Porchetta, first made in central Italy, traditionally roasted the entire deboned pig over an open spit. If you’re not up for that, essentially, you want to cover the loin with the belly; cook it so that the pork belly is crackly crisp and delicious while the loin is tender and moist. 

Son and Chef "thejobert" recently made Porchetta with 6 lb of loin (pork chop without the bone) and 5.5 pounds of pork belly. It will feed a crowd, so invite lots of people. Order the pork loin and pork belly from a butcher to suit the size of your crowd. The butcher will cut and tie the loin and belly; and score the pork belly if you ask them to. J-Bert scored the belly after brining. This produces the cracking crisp exterior Porchetta is famous for. 

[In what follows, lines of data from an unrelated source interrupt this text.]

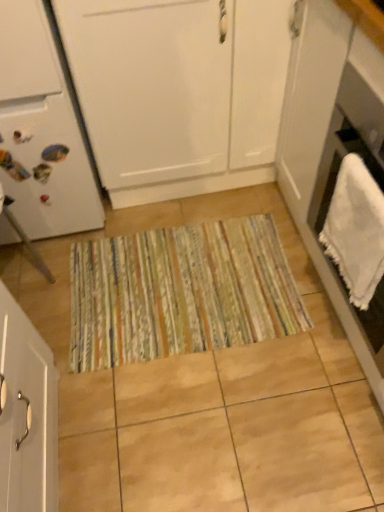 Question: From a real-world perspective, does white matte refrigerator at left sit lower than white matte cabinet at center, the second cabinetry positioned from the bottom?

Choices:
 (A) no
 (B) yes

Answer: (A)

Question: Could you tell me if white matte refrigerator at left is turned towards white matte cabinet at center, the second cabinetry positioned from the bottom?

Choices:
 (A) no
 (B) yes

Answer: (A)

Question: Can white matte cabinet at center, the second cabinetry positioned from the bottom, be found inside white matte refrigerator at left?

Choices:
 (A) no
 (B) yes

Answer: (A)

Question: Is white matte refrigerator at left to the right of white matte cabinet at center, the second cabinetry positioned from the bottom, from the viewer's perspective?

Choices:
 (A) yes
 (B) no

Answer: (B)

Question: Are white matte refrigerator at left and white matte cabinet at center, the first cabinetry from the top, located far from each other?

Choices:
 (A) no
 (B) yes

Answer: (A)

Question: In terms of size, does white towel at right appear bigger or smaller than white matte refrigerator at left?

Choices:
 (A) big
 (B) small

Answer: (B)

Question: In the image, is white towel at right positioned in front of or behind white matte refrigerator at left?

Choices:
 (A) behind
 (B) front

Answer: (B)

Question: Looking at their shapes, would you say white towel at right is wider or thinner than white matte refrigerator at left?

Choices:
 (A) thin
 (B) wide

Answer: (A)

Question: Is white towel at right to the left or to the right of white matte refrigerator at left in the image?

Choices:
 (A) right
 (B) left

Answer: (A)

Question: From the image's perspective, is white matte cabinet at center, the first cabinetry from the top, above or below white towel at right?

Choices:
 (A) below
 (B) above

Answer: (B)

Question: Considering their positions, is white matte cabinet at center, the first cabinetry from the top, located in front of or behind white towel at right?

Choices:
 (A) front
 (B) behind

Answer: (B)

Question: Considering the positions of white matte cabinet at center, the second cabinetry positioned from the bottom, and white towel at right in the image, is white matte cabinet at center, the second cabinetry positioned from the bottom, taller or shorter than white towel at right?

Choices:
 (A) short
 (B) tall

Answer: (B)

Question: Based on their positions, is white matte cabinet at center, the first cabinetry from the top, located to the left or right of white towel at right?

Choices:
 (A) left
 (B) right

Answer: (A)

Question: From their relative heights in the image, would you say white matte cabinet at lower left, the first cabinetry from the bottom, is taller or shorter than striped fabric doormat at center?

Choices:
 (A) short
 (B) tall

Answer: (B)

Question: Relative to striped fabric doormat at center, is white matte cabinet at lower left, the second cabinetry when ordered from top to bottom, in front or behind?

Choices:
 (A) front
 (B) behind

Answer: (A) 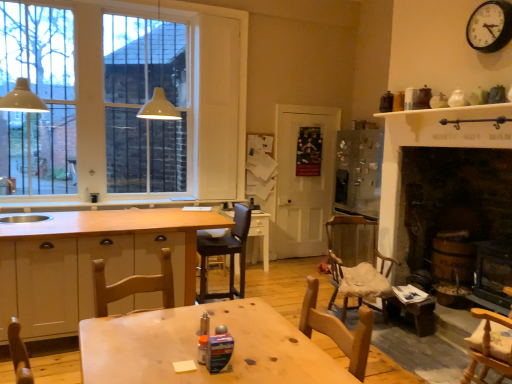 Question: From the image's perspective, relative to wooden chair at lower center, the second chair when ordered from left to right, is white wood cabinetry at center above or below?

Choices:
 (A) above
 (B) below

Answer: (B)

Question: In terms of width, does white wood cabinetry at center look wider or thinner when compared to wooden chair at lower center, the second chair when ordered from left to right?

Choices:
 (A) thin
 (B) wide

Answer: (B)

Question: Considering the real-world distances, which object is farthest from the matte white lampshade at left, placed as the 2th light fixture when sorted from right to left?

Choices:
 (A) wooden chair at lower center, the second chair when ordered from left to right
 (B) wooden chair with cushion at center-right, placed as the 4th chair when sorted from front to back
 (C) leatherette bar stool at center, arranged as the 1th chair when viewed from the left
 (D) wooden at left
 (E) white glossy table at center, the 2th table in the front-to-back sequence

Answer: (B)

Question: Based on their relative distances, which object is farther from the wooden chair at lower center, which ranks as the 4th chair in back-to-front order?

Choices:
 (A) white matte door at center
 (B) matte white lampshade at left, acting as the 1th light fixture starting from the left
 (C) wooden table at center, which is the 1th table in front-to-back order
 (D) white glossy table at center, the 2th table in the front-to-back sequence
 (E) white glass window at upper left

Answer: (E)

Porchetta is a process and so worth it, whether serving for a dinner crowd and/or open house the next day. We served the Porchetta with Chimichurri, sliders and various salads. Day 1: Porchetta Brine Day 2: Air Dry Day 3: Cook

Course Main Course
Cuisine Italian
Keyword Pork Belly, Pork Loin

Ingredients

  • 6 lbs Pork Loin
  • 5.5 lb Pork Belly
  • 14 -16 Fresh Sage leaves
  • 3 Garlic cloves
  • Orange juice from half an orange and zest from the whole orange
  • Generous amount of Black Pepper

Instructions

  1. Remove pork from refrigerator 2 hours prior to cooking.
  2. Generously pepper the underside of the pork belly and inside butterflied loin. Massage orange zest and juice from half an orange into the underside of the pork belly and inside the butterflied loin. Micro plane 3 garlic cloves, over the orange juice and zest. Next place a sage leaf every 2 inches along underside of pork belly and in butterflied section. Tie loin and belly back together.
  3. Cook skin side up at 320 degrees until internal temperature reaches 160 (about 3 hours). Increase heat to 500 until internal temperature reaches 180 (15 – 20 minutes) and skin puffs. Rest half an hour before slicing and serving.